4) Minimize segmentation in your marketing approach

I want to put this one chronologically first because it is arguably the number one sin of most marketers – both for in-house and agency folks alike. We humans like to think in organized, neat, compartmentalized buckets. To stay ahead and to really be well-equipped for the “Voice takeover” or ANY other changes in the digital realm moving forward, the trick is to think holistically about the user-journey and what the business needs to do to accommodate continuous improvement of that journey (cross-departmental communication required–gasp!).

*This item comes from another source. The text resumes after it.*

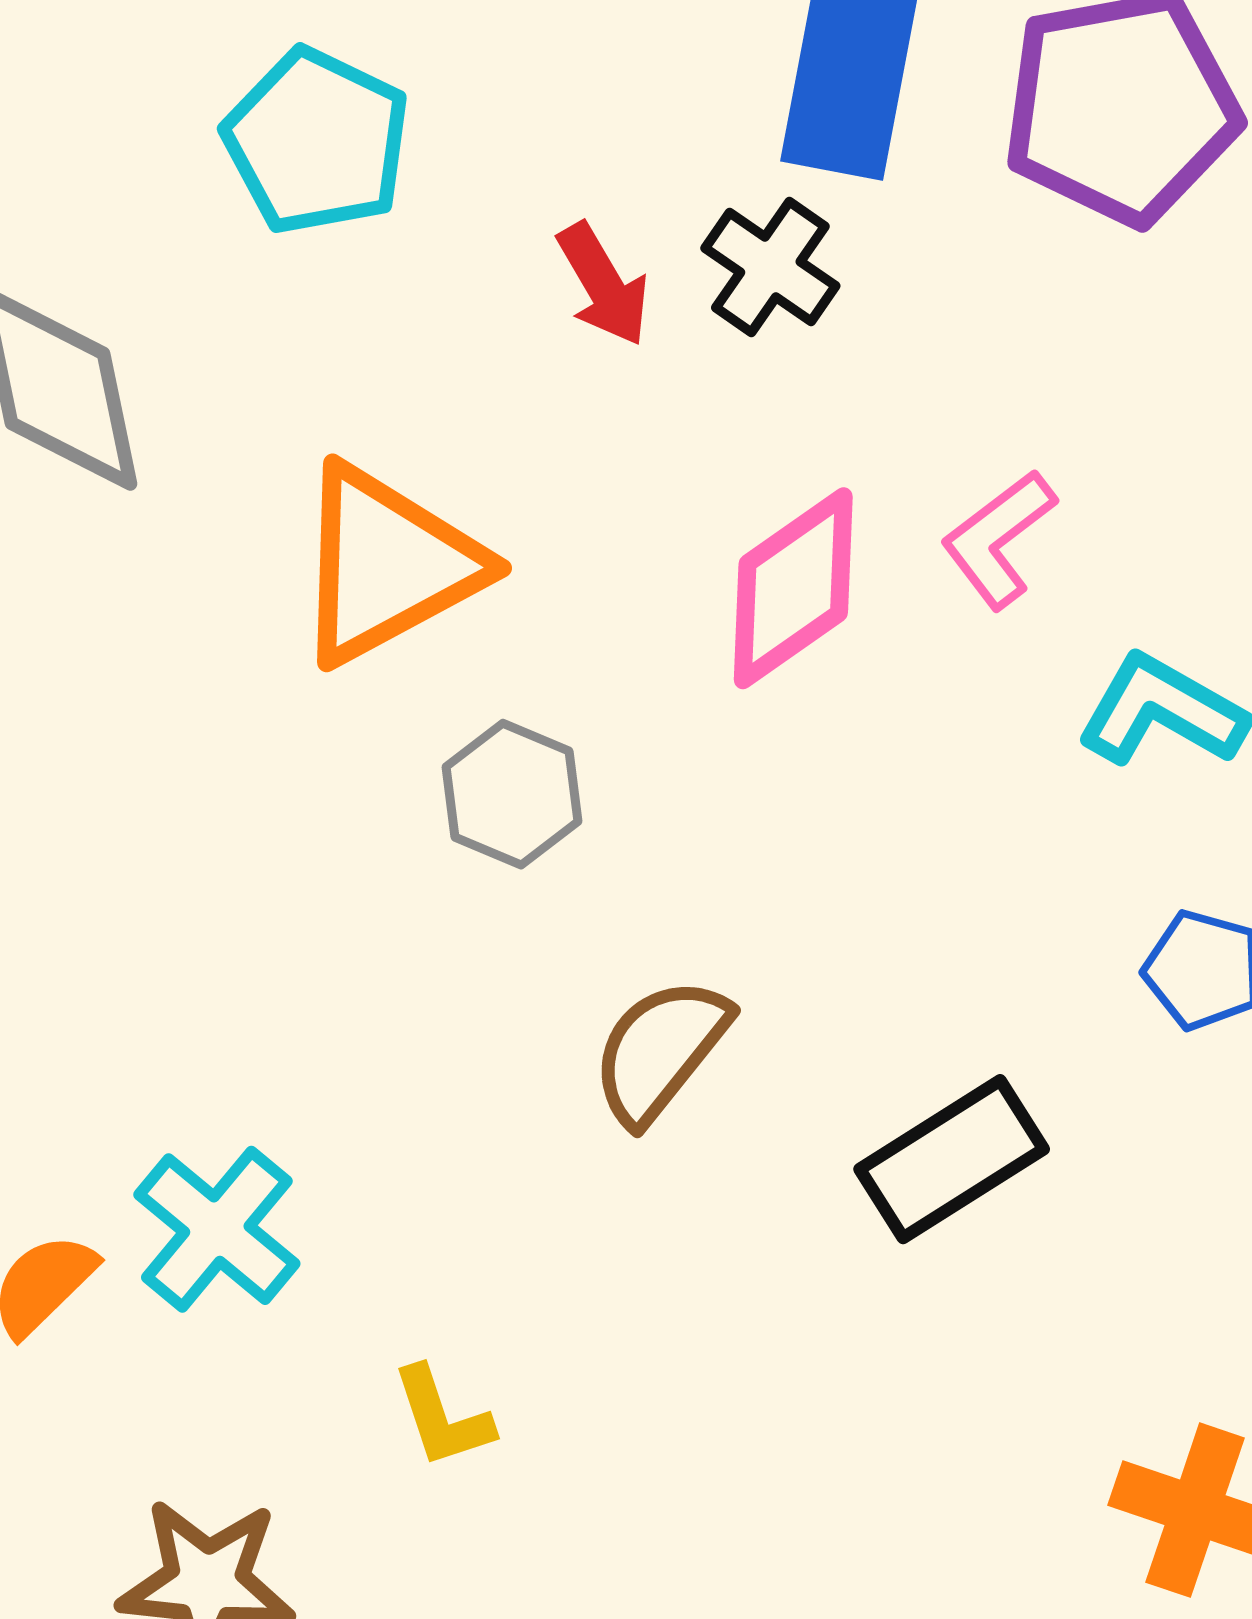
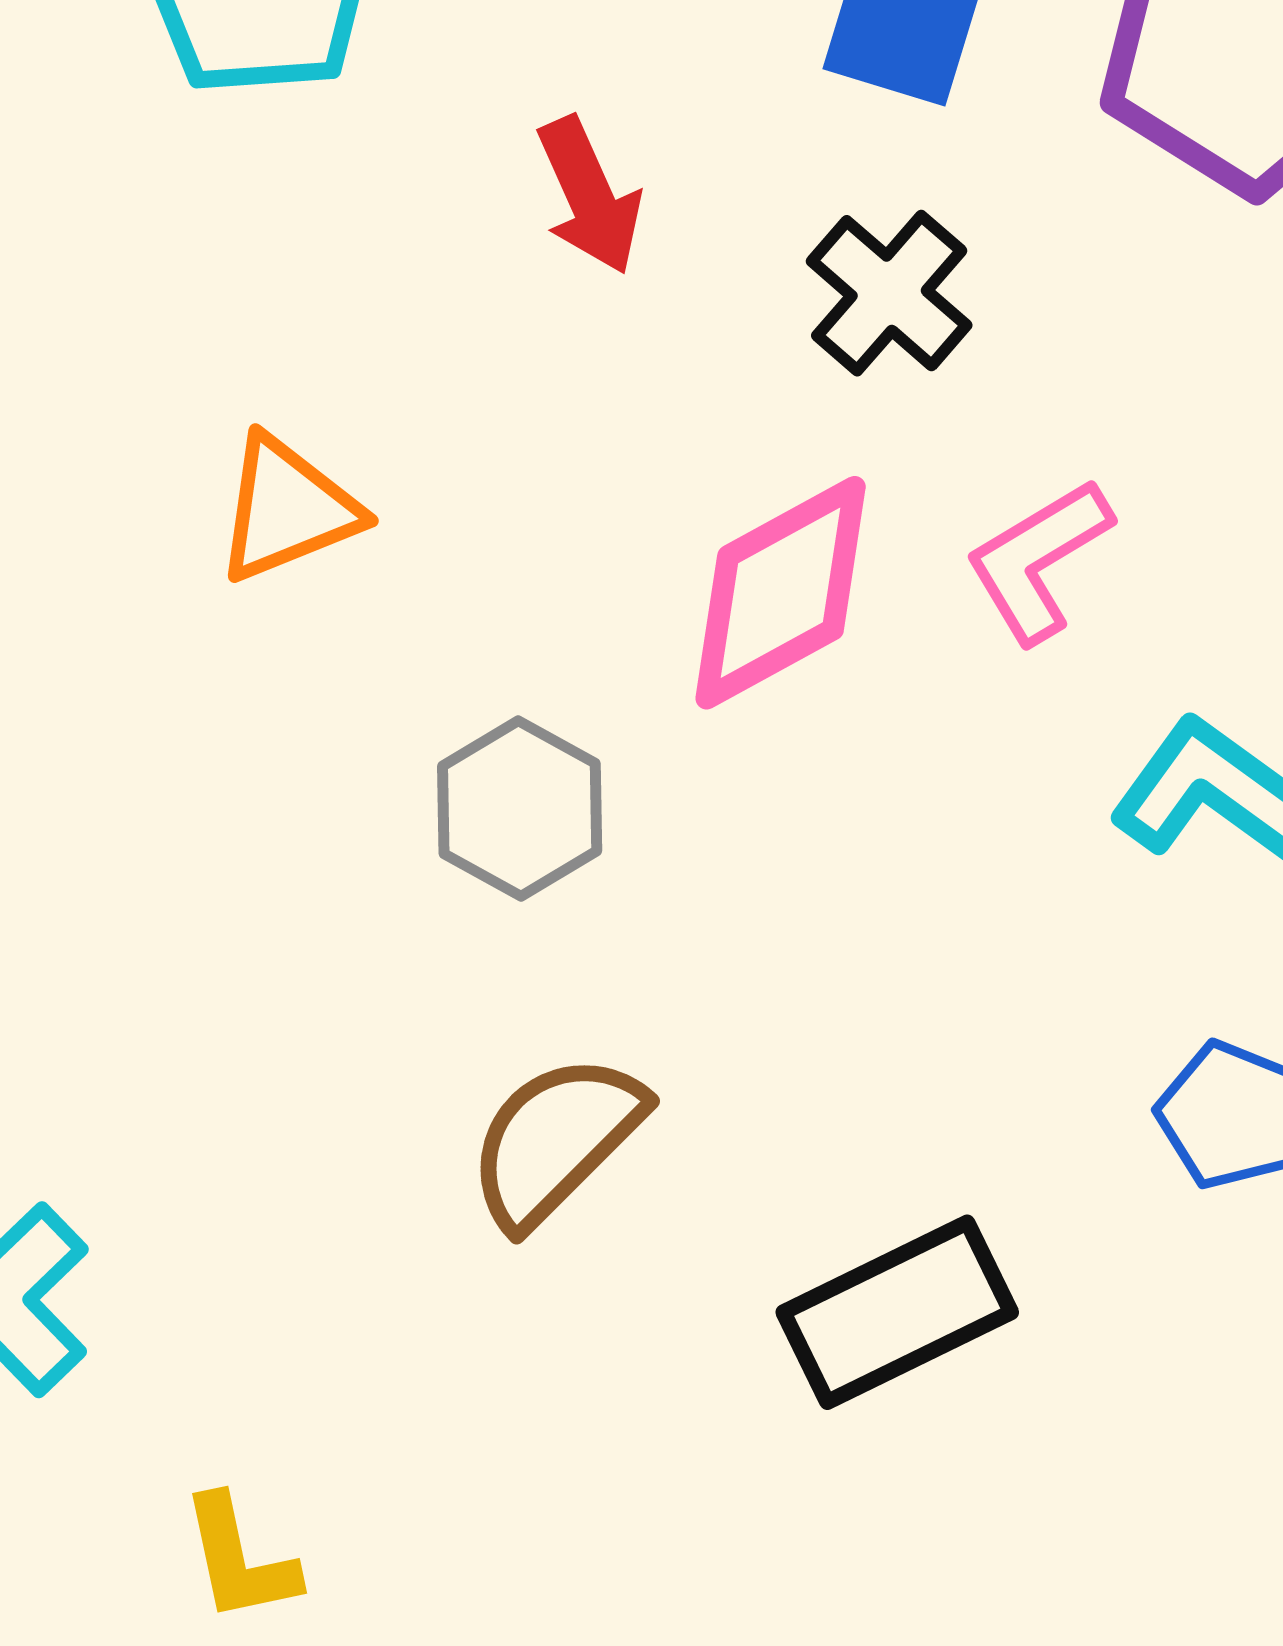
black cross: (770, 267) -> (889, 293), moved
orange triangle: (387, 565) -> (287, 509), size x0.6
gray hexagon: (512, 794) -> (520, 808), moved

5. Refine your overall marketing methodology

At its core, marketing is the practice of understanding the business in such a way that you can articulate its value to customers and potential customers effectively. This means fully understanding the customer journey and refining your marketing and business strategies iteratively to accommodate shifting customer priorities.

The challenge here is that good marketing takes one step further than just “good sales” or “good account management”. For successful sales and account management it is imperative to understand your client’s needs. Good marketing, however, requires not only that you understand your client well, but that you understand your client’s customer well. This one degree of separation, though it seems small, is often the reason why marketers (even great ones!) can fall flat. Customer-centric marketing is critical to getting ahead and staying ahead, independent of industry changes.

Good, technically sound, user-friendly sites with great content are not going to be cataclysmically affected if/when the great Voice Takeover does in fact occur. Build a sturdy foundation now, and we will all make it through hunky dory to the other side.